1. To readers in general, according as their different states and conditions may be; there are six things earnestly to be requested of them.
(1.) If you be yet strangers to Christ, let these things begin, and beget your first acquaintance with him. I assure thee, reader, it was a principal part of the design thereof; and here thou wilt find many directions, helps, and sweet encouragements, to assist a poor stranger as thou art, in that great work. Say not, I am an enemy to Christ, and there is no hope of reconciliation; for here thou wilt see, how “God was in Christ reconciling the world to himself.” Say not, all this is nothing except God had told thee so, and appointed some to treat with thee about it; “for he has committed unto us the word of this reconciliation.” Say not, yea, that may be from your own pity and compassion for us, and not from any commission you have for it; for we “are ambassadors for Christ,” 2 Cor. 5: 20.
Say not, O but my sins are greater than can be forgiven: the difficulties of my salvation are too great to be overcome, especially by a poor creature as I am, that am able to do nothing, no, not to raise one penny towards the discharge of that great debt I owe to God. For here thou wilt find, upon thy union with Christ, that there is merit enough in his blood, and mercy enough in his bowels, to justify and save such a one as thou art. Yea, and I will add for thine encouragement, that it is a righteous thing, with God to justify and save thee, that canst not pay him one penny of all the vast sums thou owest him; when, by the same rule of justice, he condemns the most strict, self-righteous Pharisee, that thinks thereby to quit scores with him. It is righteous for a judge to cast him that has paid ninety-nine pounds of the hundred, which he owed, because the payment was not full; and to acquit him, whose surety has paid all, though himself did not, and freely confess that he cannot pay one farthing of the whole debt.

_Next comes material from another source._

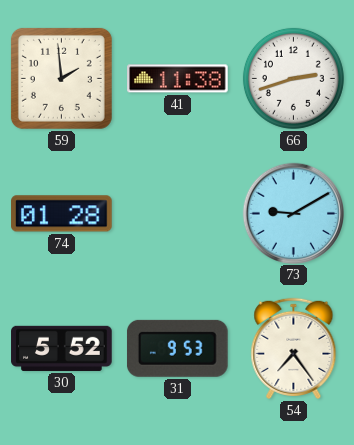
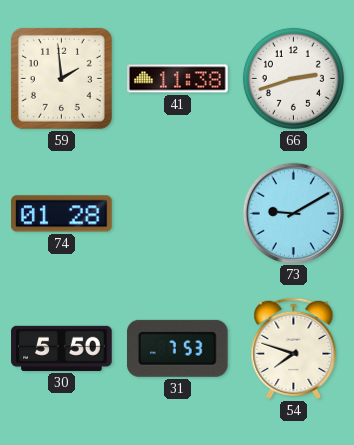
30: 5:52 -> 5:50
31: 9:53 -> 7:53
54: 7:24 -> 7:48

(2.) If thou be a self deceiving soul, that easily takest up thy satisfaction about thine interest in Christ, look to it, as thou valuest thy soul, reader, that a fond and groundless conceit of thine interest in Christ do not effectually and finally obstruct a true and saving, interest in him. This is the common and fatal error in which multitudes of souls are ensnared and ruined: for look as a conceit of great wisdom hinders many from the attaining of it; so a groundless conceit that Christ is already thine, may prove the greatest obstacle between Christ and thee: but here thou will meet with many rules that will not deceive thee, trials that will open thy true condition to thee.
Thou sometimes reflectest upon the state of thy soul, and enquirest, is Christ mine? may I depend upon it, that my condition is safe? Thy heart returns thee an answer of peace, it speaks as thou wouldst have it. But remember, friend, and mark this line, Thy final sentence is not yet come from the mouth of thy Judge; and what if, after all thy self-flattering hopes and groundless confidence, a sentence should come from him quite cross to that of thine own heart? where art thou then? what a confounded person wilt thou be? Christless, speechless, and hopeless, all at once!

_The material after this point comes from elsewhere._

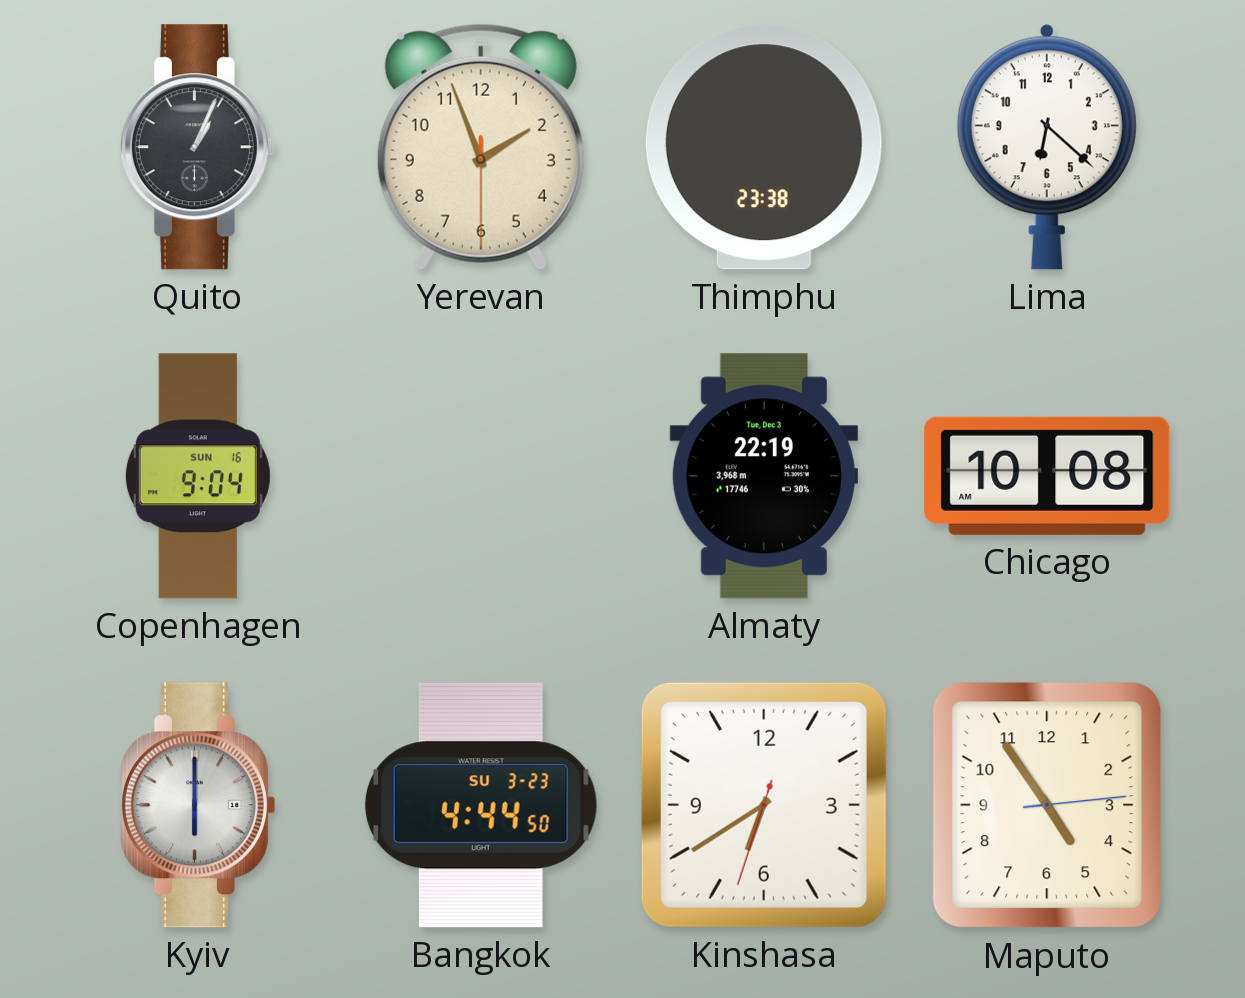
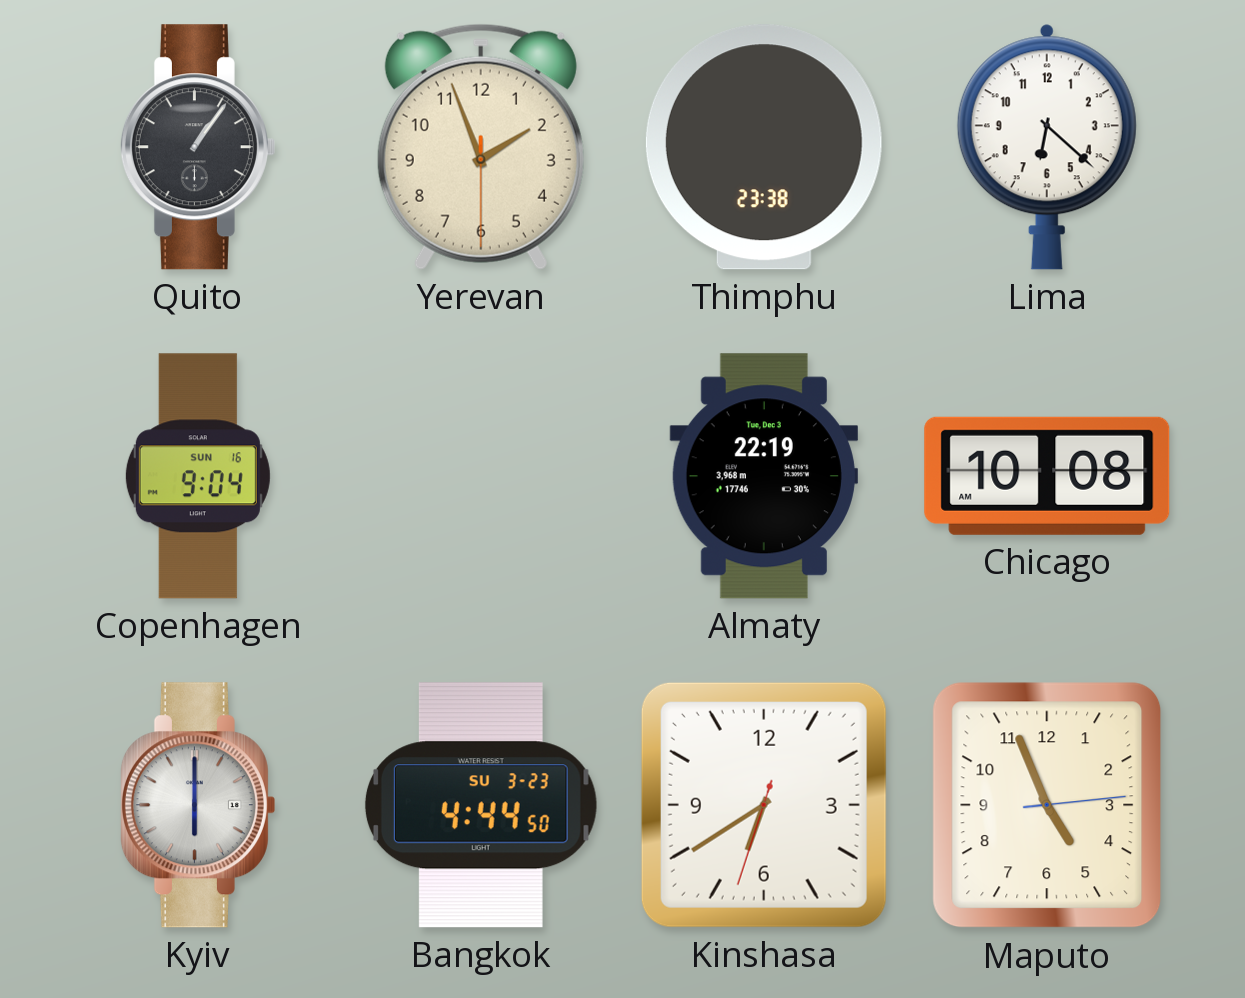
Quito: 1:04 -> 1:06
Maputo: 4:54 -> 4:56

O therefore build sure for eternity; take heed lest the loss of thine eternal happiness be at last imputed by thee to the deceitfulness and laziness of thine own heart: lest thy heart say to thee in hell, as the heart of Apollodorus seemed in his sufferings to say to him, I am the cause of all this misery to thee.
(3.) If thou be one whose heart is eagerly set upon this vain world, I beseech thee take heed, lest it interpose itself betwixt Christ and thy soul, and so cut thee off from him for ever. O beware, lest the dust of the earth, getting into thine eyes, so blind thee, that thou never see the beauty or necessity of Christ. The god of this world so blinds the eyes of them that believe not. And what are sparkling pleasures that dazzles the eyes of some, and the distracting cares that wholly divert the minds of others, but as a napkin drawn by Satan over the eyes of them that are to be turned off into hell? 1 Cor. 4: 3, 4.

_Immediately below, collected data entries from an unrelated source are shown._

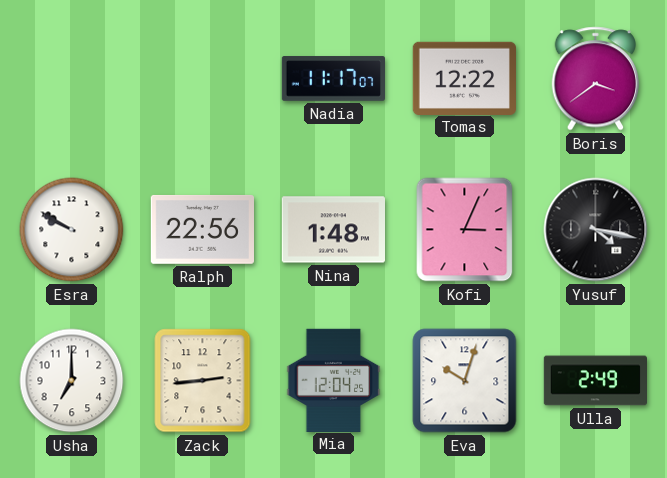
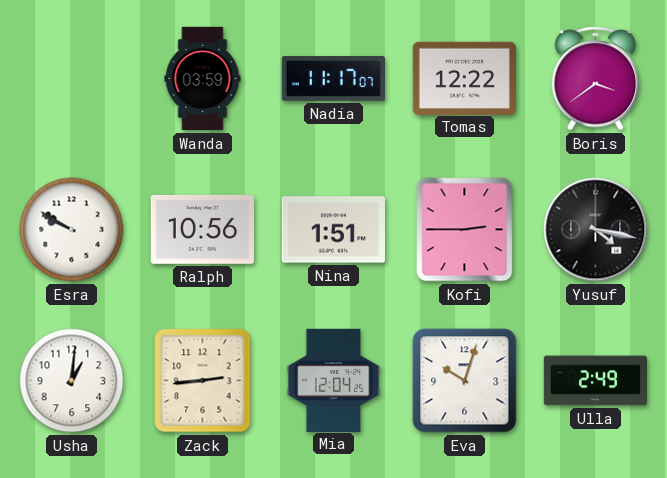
Wanda: none -> 03:59
Ralph: 22:56 -> 10:56
Nina: 1:48 -> 1:51
Kofi: 3:04 -> 2:45
Usha: 7:00 -> 1:01
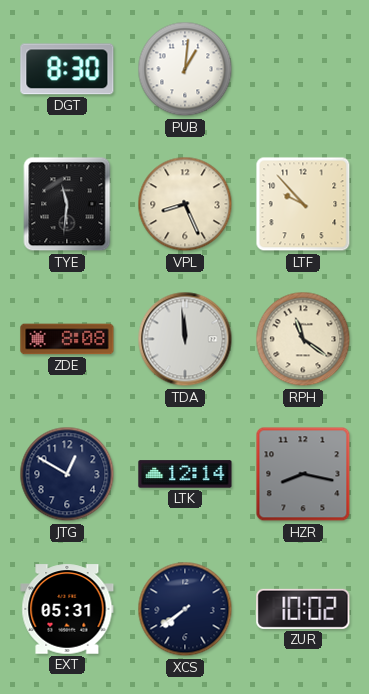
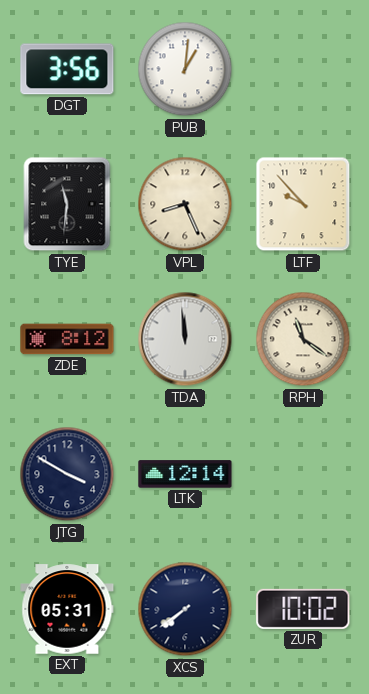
DGT: 8:30 -> 3:56
ZDE: 8:08 -> 8:12
JTG: 12:50 -> 3:50
HZR: 8:17 -> none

Some general aims, and faint wishes after Christ you may have; but alas! the world has centered thy heart, intangled thy affections, and will daily find new diversions for them from the great business of life; so that, if the Lord break not this snare, thou wilt never be able to deliver thy soul.
(4.) If thou be a loose and careless professor of Christ, I beseech thee, let the things thou shalt read in this treatise of Christ, convince, shame, reclaim thee from thy vain conversation. Here thou wilt find how contrary thy conversation is to the grand designs of the death and resurrection of Christ. Oh, rethinks as thou art reading the deep humiliation, and unspeakable sorrows Christ underwent for the expiating of sin, thou shouldest thenceforth look upon sin as a tender child would look upon that knife that stabbed his father to the heart! thou shouldst never whet and sharpen it again to wound the Son of God afresh. To such loose and careless professors, I particularly recommend the last general use of this discourse, containing many great motives to reformation and strict godliness in all that call upon the name of the Lord Jesus.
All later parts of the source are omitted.